Posts by jason_gee

21) Message boards : Number crunching : Linux CUDA 'Special' App finally available, featuring Low CPU use (Message 1875279)
Posted 26 Jun 2017 by Profile jason_gee
Post:
I know there is a problem with my code reporting over 20 pulses at identical time with a small difference in frequency. That is an extremely rare event. And it always happens at 46.something.
That sounds like the problem I was running into with my GTX 780 (now replaced by a GTX 980), which I detailed in Message 1864874. In fact, with the Cuda8.0 Special App, it was happening quite frequently. Dialing back to the Cuda6.5 version, it became rare, but didn't go away entirely. It has never (yet) shown up on any of my other cards (GTX 750Ti, GTX 960, GTX 980). You'd need to find somebody else running a 780 to see if the problem is common to that model or unique to my card.

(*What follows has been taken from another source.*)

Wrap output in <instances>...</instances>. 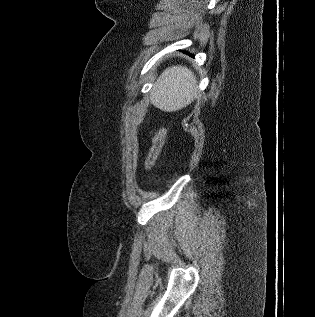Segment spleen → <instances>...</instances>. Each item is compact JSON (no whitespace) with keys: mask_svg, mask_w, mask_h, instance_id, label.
<instances>
[{"mask_svg":"<svg viewBox=\"0 0 315 317\" xmlns=\"http://www.w3.org/2000/svg\"><path fill=\"white\" fill-rule=\"evenodd\" d=\"M197 92L194 73L177 65L163 71L150 92V101L162 111L173 112L191 104Z\"/></svg>","mask_w":315,"mask_h":317,"instance_id":"obj_1","label":"spleen"}]
</instances>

I'll put my 780 back in the Mac Pro on the weekend. Its unique Hyper-Q feature might be in play, differs by OS and Cuda version in subtle implementation ways.
22) Message boards : Number crunching : Linux CUDA 'Special' App finally available, featuring Low CPU use (Message 1875255)
Posted 26 Jun 2017 by Profile jason_gee
Post:
SoG has own parallelized reduction for Gaussians (should implement same logic though).
And what warries me - the difference between SoG and non-SoG OpenCL results - that's definitely worth check when I'll have easy access to hardware for that.


Yes, I've lost track of which apps match and which don't now, and have yet to examine in detail Petri's fix for the pulse race condition also. So plenty to examine as the dust falls out.
23) Message boards : Number crunching : Linux CUDA 'Special' App finally available, featuring Low CPU use (Message 1875249)
Posted 26 Jun 2017 by Profile jason_gee
Post:
...
But chi-square check seems to be present.

Saw that part, but not sure in which codepaths that's active (e.g. SoG). If active in all paths then will have to arrange a bench with 8.00 Win32 reference, then call for suspects. Will have to be after Wednesday for me. [I'm not clear on if this particular Gaussian rabbit-hole has enough impact to be concerned about, but understanding it would be good for me]
24) Message boards : Number crunching : Linux CUDA 'Special' App finally available, featuring Low CPU use (Message 1875138)
Posted 26 Jun 2017 by Profile jason_gee
Post:
Correct, Best Pulse has nothing to do with Best Gaussian (Those certainly can be separately influenced by Unroll, and if uncorrected [by Petri yet] will be random + rare problem event )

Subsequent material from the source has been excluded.